The U.S. bishop elected by the nation’s Catholic prelates to represent the church on international issues of justice said Friday that “negotiation is the resolution” to the conflict in Syria, not U.S. military intervention.
Des Moines, Iowa, Bishop Richard Pates, who heads the U.S. bishops’ office of international justice and peace, made his remarks in an NCR phone interview, hours after publishing of a letter from him to U.S. Secretary of State John Kerry on the matter stated dialogue was the “only option.”
“The possibility of a diplomatic resolution seems much more appealing than the inevitable havoc and pain and suffering and deaths, especially to innocent civilians that will occur by any military undertaking of the United States,” Pates said in the interview.
“I think that we can phrase it in a lot of different ways, but we have to hopefully have learned something from Iraq, with the unintended consequences.”

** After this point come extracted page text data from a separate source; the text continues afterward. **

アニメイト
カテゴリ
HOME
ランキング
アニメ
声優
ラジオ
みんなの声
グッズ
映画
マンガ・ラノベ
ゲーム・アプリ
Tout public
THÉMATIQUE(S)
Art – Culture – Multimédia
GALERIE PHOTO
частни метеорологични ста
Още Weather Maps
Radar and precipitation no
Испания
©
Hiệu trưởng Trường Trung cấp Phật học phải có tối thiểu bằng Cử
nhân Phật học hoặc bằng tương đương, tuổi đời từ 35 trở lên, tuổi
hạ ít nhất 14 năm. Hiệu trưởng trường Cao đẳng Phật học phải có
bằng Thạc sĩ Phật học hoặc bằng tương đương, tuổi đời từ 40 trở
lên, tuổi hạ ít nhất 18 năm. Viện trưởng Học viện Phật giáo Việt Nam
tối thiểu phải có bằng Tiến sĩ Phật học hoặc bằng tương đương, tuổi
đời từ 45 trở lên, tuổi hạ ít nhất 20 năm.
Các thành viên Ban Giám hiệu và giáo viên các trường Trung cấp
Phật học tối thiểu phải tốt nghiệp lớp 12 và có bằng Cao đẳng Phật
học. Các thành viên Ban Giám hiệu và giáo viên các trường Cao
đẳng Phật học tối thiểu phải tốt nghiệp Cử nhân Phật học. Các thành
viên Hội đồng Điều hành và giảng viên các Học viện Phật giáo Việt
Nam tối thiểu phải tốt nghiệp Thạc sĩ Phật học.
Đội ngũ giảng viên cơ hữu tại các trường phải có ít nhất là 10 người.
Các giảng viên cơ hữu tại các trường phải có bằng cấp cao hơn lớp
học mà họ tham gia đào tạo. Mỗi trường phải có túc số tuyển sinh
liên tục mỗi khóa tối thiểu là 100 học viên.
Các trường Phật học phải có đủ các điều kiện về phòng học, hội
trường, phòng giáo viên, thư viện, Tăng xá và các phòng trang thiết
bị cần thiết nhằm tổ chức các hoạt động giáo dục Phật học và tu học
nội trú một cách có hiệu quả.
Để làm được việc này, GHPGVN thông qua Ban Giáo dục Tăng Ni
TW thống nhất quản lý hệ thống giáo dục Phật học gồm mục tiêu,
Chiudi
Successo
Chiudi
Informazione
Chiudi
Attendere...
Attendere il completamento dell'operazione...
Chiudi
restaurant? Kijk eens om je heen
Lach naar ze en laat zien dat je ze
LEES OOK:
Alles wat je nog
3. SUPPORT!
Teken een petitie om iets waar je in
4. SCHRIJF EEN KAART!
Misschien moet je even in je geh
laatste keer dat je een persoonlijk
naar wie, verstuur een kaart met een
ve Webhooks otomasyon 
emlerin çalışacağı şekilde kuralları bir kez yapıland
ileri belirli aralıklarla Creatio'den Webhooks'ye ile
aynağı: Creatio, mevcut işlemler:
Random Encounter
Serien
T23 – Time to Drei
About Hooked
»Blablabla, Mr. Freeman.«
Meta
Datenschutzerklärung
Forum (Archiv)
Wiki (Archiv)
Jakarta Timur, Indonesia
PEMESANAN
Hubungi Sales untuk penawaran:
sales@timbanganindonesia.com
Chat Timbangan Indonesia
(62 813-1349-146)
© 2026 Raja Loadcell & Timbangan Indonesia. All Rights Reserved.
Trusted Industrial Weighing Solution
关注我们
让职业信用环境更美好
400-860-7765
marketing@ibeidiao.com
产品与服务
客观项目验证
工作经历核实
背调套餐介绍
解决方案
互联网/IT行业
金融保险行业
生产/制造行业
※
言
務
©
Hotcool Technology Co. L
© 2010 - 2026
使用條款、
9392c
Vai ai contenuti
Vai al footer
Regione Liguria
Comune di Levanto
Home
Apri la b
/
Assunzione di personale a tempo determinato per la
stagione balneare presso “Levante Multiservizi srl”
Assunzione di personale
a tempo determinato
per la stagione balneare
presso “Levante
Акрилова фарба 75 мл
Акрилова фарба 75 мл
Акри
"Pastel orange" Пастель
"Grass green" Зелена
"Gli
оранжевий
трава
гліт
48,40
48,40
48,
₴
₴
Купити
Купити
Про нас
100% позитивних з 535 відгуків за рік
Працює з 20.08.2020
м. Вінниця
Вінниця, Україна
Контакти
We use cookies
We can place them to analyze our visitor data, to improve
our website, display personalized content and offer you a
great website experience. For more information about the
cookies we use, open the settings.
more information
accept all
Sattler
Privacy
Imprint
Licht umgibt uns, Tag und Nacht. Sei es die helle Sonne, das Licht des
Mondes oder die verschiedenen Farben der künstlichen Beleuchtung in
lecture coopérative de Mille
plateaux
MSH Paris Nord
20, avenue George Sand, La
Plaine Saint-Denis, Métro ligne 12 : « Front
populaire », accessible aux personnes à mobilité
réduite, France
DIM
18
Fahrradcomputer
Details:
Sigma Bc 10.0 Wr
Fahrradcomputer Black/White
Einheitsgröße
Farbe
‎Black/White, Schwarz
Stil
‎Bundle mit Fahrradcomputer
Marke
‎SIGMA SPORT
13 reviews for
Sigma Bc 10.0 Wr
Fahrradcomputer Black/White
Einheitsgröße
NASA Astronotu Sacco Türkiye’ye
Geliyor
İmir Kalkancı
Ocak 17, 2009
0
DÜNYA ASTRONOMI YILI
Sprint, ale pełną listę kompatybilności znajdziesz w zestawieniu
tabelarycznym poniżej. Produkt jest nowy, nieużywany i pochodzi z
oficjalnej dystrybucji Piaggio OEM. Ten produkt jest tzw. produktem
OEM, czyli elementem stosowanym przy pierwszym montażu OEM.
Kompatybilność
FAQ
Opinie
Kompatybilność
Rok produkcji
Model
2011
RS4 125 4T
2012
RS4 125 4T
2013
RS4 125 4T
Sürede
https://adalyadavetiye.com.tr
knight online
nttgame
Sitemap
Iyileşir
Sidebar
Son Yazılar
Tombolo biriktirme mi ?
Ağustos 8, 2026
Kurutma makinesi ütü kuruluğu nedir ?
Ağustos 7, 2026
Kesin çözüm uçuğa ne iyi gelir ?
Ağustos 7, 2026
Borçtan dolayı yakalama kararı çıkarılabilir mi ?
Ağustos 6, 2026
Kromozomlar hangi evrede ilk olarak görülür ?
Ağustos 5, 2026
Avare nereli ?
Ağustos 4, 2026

Pates’ remarks came as Kerry and President Barack Obama made separate statements in Washington Friday afternoon outlining the reasoning for a possible U.S. military strike in Syria.
Kerry said U.S. intelligence agencies had “high confidence” that a reported chemical weapons attack in the country Aug. 21 had been conducted by forces loyal to the government of Syrian President Bashar al-Assad. Obama said that while he had not decided what action the U.S. military would take, any strike would be a “limited, narrow act.”
UN weapons inspectors are to report on the situation to UN Secretary-General Ban Ki-moon on Saturday.
Speaking in the interview, Pates said “negotiation is the most important element of all of this in obtaining the diplomatic resolution rather than always going back to the military escalation.”
Following is NCR’s full interview with Pates, conducted by phone and edited slightly for clarity and length.
NCR: Is there some sort of barometer the bishops are using to evaluate the situation regarding the U.S. and Syria? Obviously things are evolving rather quickly, particularly as Secretary Kerry said today there’s a “high confidence” in the intelligence evidence. Is there a way the bishops are looking at this?
Pates: I think our position is very strong, in conjunction with the Holy Father, is that we feel that this situation must be addressed through diplomacy, with a negotiated resolution in the best interests of all. You know, Pope Francis’ mantra is “dialogue, dialogue, dialogue.”
And while that may for some seem to be unrealistic, if we’re ever going to change the pattern of these conflicts in only looking to a military solution, then we’re really going to have to strive after that.
The possibility of a diplomatic resolution seems much more appealing than the inevitable havoc and pain and suffering and deaths, especially to innocent civilians that will occur by any military undertaking of the United States.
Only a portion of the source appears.